In college, we joked about painting all the concrete green, with little flowers and trees. Well, this is the real thing. Dallas is actually bringing in the dump trucks and grass and flowers and creating land where there once was none. And in the dreaded reality of our current economic situation, construction actually began on the idealic park this January! Truth be told, Dallas cannot afford not to build the park. As it turns out, trading in your highways for parks can be quite financially lucrative. The park will actually help to pay for itself, as costs will be partially offset by increases in tax revenues due to new jobs, the selling of naming rights, and new development and increases in land values surrounding the park. After, all, which would you pay more for: The freeway view or the park view? I’ll have the park view, please!
During the 60’s, former Mayor Erik Jonsson fought to depress Woodall Rodgers through the use of a trench, allowing construction of a deck over the freeway at a later time. He is quoted as saying I knew if they built the freeway at ground level, it would fence in downtown forever. His foresight and determination will now save downtown Dallas, as this park will create a vibrant connection between Downtown, West End, the Arts District and Uptown/Victory Park, giving Downtown workers and residents new places to shop and recreate within walking distance of their homes and a needed place to stroll in the moonlight after performances at the Arts District.
The supporting structure for the park is being built by Jacobs Carter Burgess. Steel beams will run along Woodall Rodgers and support a substructure deep enough to allow the planting of trees and plants and strong enough to support the park’s structures. The park is being planned and designed by well-known landscape architect James Burnett, FASLA and Dan Biederman, who worked on the very successful Bryant Park, the original site of Louis Paxton’s famous Crystal Palace Exhibition of the 1853 World’s Fair. Just as his work on Bryant Park restored a very quickly declining area of New York, it’s hoped that this park will bring new life to a somewhat stagnant Downtown and Uptown and feed a growing Arts District.
The Programming Strategy: To get people to the park, there has to be a draw, and to get people to walk anywhere in the hot Texas sun, it has to be goooood. The design is driven by the program, says Biederman. The idea is to program the park so that there’s always a reason to go and always something to do at any time of day. The programming will be essential to creating needed activity for the area and will be the #1 key element in the success of the park and the area as a whole. Dan Beiederman says he hopes the park will be jammed between 5 and 11 pm. He wants to accommodate singles in a social place at lunch and after 5pm. Much like Bryant Park, the park will include a reading room, places to play chess, kiosks to sell food. In Dallas’ park, he adds a dog park, a performance stage and a children’s playground to complete the picture, creating activity around the clock 7 days/week.
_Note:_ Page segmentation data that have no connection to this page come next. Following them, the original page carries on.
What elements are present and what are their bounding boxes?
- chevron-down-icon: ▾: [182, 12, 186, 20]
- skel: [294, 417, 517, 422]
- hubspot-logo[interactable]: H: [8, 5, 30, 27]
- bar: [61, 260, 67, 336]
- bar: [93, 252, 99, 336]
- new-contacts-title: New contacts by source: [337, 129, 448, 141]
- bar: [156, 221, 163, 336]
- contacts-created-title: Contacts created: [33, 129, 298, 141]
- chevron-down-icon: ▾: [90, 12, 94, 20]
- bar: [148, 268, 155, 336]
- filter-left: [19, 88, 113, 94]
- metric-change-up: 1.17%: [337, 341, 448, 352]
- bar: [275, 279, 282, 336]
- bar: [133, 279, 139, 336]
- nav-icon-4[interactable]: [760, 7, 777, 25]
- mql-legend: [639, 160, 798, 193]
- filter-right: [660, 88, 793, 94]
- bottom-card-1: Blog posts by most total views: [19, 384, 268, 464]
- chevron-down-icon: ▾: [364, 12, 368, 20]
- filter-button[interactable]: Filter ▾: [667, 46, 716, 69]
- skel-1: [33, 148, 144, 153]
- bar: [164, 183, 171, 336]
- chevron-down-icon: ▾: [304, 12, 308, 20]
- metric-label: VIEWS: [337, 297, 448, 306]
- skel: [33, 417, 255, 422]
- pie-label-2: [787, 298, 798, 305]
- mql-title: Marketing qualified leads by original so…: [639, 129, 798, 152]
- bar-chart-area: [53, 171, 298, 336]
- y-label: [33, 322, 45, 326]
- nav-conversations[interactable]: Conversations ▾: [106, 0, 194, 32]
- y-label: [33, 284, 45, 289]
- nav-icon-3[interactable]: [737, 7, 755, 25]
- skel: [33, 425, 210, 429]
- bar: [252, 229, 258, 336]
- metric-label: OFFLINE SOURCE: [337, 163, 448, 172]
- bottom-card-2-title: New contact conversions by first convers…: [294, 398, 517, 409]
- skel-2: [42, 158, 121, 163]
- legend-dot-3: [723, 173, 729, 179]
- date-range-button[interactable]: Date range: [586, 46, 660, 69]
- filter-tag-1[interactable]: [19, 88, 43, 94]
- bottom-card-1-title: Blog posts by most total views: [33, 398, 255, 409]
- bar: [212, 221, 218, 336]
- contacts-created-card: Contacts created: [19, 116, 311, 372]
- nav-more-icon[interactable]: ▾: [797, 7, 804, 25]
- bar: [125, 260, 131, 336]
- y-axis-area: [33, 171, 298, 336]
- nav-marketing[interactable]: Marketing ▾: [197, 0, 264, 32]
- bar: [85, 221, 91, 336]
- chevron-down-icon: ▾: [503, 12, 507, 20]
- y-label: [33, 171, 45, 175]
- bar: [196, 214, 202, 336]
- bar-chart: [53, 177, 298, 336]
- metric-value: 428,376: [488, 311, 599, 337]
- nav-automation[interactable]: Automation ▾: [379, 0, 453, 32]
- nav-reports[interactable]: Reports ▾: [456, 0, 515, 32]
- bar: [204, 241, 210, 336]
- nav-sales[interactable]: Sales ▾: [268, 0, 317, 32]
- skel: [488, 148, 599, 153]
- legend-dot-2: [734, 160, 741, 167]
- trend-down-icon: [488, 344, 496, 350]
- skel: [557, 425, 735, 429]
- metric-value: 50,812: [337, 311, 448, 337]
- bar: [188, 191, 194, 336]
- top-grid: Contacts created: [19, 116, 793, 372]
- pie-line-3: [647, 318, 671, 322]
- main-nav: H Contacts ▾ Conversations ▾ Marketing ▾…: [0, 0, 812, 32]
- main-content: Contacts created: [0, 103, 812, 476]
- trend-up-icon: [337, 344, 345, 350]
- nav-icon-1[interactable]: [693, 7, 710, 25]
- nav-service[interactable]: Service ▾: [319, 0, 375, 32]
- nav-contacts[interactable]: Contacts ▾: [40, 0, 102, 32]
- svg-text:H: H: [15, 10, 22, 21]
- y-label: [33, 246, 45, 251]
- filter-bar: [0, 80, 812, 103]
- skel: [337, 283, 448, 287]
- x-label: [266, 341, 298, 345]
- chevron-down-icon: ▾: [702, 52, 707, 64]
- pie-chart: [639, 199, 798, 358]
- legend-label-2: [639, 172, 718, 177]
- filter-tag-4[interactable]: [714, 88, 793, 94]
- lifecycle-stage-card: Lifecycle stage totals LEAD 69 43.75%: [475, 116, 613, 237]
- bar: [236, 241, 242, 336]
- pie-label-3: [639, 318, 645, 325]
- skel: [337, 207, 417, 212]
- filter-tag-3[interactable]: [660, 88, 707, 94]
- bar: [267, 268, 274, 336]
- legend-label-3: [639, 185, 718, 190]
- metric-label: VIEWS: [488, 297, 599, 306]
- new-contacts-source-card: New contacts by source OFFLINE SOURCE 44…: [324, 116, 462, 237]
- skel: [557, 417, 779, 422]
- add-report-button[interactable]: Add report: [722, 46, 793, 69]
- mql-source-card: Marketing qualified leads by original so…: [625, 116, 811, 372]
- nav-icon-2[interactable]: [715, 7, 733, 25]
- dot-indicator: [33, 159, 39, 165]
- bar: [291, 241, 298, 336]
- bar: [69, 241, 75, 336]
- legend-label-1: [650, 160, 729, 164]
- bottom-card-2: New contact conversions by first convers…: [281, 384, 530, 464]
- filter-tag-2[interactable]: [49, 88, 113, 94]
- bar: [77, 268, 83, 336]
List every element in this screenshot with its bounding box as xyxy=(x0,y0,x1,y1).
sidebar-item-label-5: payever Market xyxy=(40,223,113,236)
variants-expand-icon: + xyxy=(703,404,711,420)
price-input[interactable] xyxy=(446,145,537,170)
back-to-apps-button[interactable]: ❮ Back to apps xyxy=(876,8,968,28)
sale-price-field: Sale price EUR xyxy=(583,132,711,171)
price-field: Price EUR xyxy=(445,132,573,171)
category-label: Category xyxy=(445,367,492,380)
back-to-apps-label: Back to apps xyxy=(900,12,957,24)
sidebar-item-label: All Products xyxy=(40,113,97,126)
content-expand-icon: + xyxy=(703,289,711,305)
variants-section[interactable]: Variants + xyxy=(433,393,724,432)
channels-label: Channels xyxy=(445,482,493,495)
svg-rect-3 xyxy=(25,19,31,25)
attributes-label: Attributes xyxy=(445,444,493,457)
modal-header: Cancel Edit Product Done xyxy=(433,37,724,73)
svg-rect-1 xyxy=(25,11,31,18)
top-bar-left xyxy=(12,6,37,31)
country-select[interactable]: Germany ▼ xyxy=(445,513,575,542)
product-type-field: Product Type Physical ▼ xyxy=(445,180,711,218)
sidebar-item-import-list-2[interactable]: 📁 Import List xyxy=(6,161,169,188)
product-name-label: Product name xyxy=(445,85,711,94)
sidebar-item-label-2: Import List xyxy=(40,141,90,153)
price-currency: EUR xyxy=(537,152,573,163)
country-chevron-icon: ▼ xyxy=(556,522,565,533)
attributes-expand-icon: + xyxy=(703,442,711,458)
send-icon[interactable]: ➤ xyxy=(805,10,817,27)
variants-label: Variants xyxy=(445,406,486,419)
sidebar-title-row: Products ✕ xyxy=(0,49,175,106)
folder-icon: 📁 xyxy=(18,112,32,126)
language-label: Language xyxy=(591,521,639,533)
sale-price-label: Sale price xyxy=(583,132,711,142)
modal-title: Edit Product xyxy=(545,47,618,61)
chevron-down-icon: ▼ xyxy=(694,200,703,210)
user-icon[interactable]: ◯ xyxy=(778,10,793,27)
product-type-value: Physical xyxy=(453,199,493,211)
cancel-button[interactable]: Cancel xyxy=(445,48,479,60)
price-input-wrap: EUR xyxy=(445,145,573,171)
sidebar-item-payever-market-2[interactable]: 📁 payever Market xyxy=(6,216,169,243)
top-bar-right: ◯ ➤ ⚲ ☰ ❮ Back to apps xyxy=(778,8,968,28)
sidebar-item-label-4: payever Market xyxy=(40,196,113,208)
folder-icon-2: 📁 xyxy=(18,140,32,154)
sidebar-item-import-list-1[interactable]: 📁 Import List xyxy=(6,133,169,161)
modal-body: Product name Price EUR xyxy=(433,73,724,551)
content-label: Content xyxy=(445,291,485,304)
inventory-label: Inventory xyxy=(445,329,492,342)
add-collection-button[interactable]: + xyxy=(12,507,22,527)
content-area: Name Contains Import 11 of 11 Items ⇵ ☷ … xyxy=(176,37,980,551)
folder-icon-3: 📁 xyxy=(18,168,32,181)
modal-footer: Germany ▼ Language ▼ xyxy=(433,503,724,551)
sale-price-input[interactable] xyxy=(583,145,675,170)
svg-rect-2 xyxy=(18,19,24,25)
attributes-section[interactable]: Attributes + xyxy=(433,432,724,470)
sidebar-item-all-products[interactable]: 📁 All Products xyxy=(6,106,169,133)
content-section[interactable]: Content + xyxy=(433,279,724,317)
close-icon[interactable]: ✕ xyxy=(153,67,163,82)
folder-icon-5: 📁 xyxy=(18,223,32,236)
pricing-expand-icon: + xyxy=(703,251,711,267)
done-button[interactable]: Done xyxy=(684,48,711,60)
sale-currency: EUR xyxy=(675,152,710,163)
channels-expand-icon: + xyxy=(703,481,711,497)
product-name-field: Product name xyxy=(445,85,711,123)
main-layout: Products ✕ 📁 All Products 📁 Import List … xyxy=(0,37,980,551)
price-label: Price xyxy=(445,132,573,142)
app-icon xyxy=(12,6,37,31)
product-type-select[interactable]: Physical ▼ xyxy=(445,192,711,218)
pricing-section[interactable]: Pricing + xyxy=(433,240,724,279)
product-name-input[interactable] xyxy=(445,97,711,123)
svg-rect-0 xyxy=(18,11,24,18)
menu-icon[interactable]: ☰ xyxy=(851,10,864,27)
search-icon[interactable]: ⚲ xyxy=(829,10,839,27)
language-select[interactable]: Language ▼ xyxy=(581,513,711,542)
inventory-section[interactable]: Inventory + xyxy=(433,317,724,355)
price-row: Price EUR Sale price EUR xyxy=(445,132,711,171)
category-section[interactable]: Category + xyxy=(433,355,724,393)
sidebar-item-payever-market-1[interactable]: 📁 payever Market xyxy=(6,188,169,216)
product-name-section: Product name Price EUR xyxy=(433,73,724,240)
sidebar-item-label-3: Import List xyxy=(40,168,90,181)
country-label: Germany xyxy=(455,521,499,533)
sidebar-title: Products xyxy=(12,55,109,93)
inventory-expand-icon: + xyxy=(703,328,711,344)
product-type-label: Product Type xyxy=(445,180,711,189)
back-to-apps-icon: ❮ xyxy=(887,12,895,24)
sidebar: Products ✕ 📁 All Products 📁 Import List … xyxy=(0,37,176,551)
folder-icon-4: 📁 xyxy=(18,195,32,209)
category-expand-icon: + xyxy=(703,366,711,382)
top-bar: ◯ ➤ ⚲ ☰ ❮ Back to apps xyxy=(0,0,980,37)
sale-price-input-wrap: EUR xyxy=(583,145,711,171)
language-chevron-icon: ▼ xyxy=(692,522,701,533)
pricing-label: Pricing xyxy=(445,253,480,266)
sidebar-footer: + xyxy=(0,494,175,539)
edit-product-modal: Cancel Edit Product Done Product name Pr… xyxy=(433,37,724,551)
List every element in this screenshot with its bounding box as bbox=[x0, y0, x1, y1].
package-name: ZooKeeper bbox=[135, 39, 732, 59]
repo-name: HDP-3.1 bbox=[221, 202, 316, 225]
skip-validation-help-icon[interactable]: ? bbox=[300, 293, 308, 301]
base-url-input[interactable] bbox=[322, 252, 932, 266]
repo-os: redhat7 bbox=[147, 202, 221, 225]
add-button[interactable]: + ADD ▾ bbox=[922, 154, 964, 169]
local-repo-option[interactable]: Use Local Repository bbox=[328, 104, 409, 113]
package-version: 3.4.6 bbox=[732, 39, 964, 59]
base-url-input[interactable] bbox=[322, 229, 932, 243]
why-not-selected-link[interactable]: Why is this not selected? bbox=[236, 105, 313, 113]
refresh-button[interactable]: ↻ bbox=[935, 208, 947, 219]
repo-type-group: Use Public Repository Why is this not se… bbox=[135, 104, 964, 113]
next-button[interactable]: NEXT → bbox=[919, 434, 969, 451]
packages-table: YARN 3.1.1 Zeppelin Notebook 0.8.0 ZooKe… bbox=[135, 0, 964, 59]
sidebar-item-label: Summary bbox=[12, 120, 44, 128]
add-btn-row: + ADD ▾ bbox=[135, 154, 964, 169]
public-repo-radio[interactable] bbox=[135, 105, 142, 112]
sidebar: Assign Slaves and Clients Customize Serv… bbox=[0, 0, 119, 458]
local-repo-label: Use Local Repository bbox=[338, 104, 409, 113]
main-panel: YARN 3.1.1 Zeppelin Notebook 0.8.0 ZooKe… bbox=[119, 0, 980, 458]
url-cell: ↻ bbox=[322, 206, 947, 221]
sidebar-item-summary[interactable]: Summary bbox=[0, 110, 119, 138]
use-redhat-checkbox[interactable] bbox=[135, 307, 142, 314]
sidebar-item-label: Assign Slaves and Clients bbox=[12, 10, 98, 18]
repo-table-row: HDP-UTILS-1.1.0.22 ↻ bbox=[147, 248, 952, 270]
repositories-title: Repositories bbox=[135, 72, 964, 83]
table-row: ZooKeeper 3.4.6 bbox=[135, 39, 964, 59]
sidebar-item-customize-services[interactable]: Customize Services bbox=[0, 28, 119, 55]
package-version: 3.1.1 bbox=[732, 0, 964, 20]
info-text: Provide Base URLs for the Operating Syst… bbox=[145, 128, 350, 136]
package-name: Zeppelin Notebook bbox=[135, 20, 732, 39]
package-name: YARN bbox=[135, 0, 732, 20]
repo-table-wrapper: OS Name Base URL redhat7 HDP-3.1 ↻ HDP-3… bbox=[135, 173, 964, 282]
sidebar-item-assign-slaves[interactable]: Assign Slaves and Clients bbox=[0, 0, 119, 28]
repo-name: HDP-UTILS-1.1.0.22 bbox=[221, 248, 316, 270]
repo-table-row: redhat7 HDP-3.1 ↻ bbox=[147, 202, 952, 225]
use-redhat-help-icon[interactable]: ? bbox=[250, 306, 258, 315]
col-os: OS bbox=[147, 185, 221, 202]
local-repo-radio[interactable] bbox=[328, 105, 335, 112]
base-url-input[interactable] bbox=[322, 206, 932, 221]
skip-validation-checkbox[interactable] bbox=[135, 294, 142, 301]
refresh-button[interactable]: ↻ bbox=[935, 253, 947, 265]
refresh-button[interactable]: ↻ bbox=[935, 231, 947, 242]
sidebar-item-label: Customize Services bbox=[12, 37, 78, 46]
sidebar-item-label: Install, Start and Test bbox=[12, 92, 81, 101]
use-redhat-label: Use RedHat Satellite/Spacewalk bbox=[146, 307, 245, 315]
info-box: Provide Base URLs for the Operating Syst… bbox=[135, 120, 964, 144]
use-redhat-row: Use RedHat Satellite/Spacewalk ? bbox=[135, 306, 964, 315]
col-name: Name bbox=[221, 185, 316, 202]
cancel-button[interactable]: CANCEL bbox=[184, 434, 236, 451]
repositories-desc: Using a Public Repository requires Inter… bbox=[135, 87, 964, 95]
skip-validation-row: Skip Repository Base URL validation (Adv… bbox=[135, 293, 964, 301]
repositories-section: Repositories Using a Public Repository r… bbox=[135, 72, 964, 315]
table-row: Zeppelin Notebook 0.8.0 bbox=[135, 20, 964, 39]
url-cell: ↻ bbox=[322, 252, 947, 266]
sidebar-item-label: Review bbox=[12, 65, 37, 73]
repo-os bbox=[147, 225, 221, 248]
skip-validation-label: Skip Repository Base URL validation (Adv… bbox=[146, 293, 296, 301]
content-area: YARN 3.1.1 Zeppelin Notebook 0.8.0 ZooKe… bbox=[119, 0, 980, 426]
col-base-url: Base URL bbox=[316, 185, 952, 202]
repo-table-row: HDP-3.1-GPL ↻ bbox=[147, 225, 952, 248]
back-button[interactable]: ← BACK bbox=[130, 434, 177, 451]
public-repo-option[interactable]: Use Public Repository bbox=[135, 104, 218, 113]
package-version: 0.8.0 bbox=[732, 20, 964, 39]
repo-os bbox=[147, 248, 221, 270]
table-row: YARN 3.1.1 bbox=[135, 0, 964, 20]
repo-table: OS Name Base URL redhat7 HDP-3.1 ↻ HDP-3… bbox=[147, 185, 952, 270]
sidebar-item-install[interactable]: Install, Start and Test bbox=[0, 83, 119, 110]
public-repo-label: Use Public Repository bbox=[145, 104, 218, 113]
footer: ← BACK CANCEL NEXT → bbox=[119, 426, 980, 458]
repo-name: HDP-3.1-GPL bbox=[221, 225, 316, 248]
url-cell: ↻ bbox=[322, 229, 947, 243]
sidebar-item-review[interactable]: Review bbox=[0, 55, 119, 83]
This park will give Dallas a new pulse and breathe new life into the city. The new uses that the park will provide are in demand in the area, and the additional connectivity should further stimulate this demand, filling in some gaps and encouraging further development. The park’s strategic location will make the entire area more walkable. Currently, area residents don’t have much of a choice except to drive to meet basic needs. The new park will provide a big chunk of activity, giving a sudden jolt of life to the area, something the City has been trying to achieve for many years.
As a Dallasite, I’m anxiously awaiting the park’s completion, currently scheduled for 2011. In contrast to many modern parks, which can be sterile and uninspiring, I have hopes of a design with character, colorful artwork and well-established shade trees. With the park’s key location between Downtown, the Arts District, and Uptown, the park’s design can either make or break the city. If the design is good, people will use it, and Dallas will be more successful as a place to live and work. As the park’s architect has been quoted as saying, [G]reat cities have great parks, and I’m hoping this new park will help make Dallas great.
The park is being funded by both private and public funds. The project started as a private effort, with John Zogg, then of Crescent Real Estate Equities, Linda Owen, of the Real Estate Council (TREC), and Jody Grant of Texas Capital Bank. Mayor Johnson’s daughter and son-iin-law were early donors, and many other area businesses and cultural leaders have made substantial efforts. Much work and support has also come from the public sector, including the City of Dallas, Lieutenant Governor David Dewhurst, and a number of state senators. Dallasites are very grateful for all their efforts.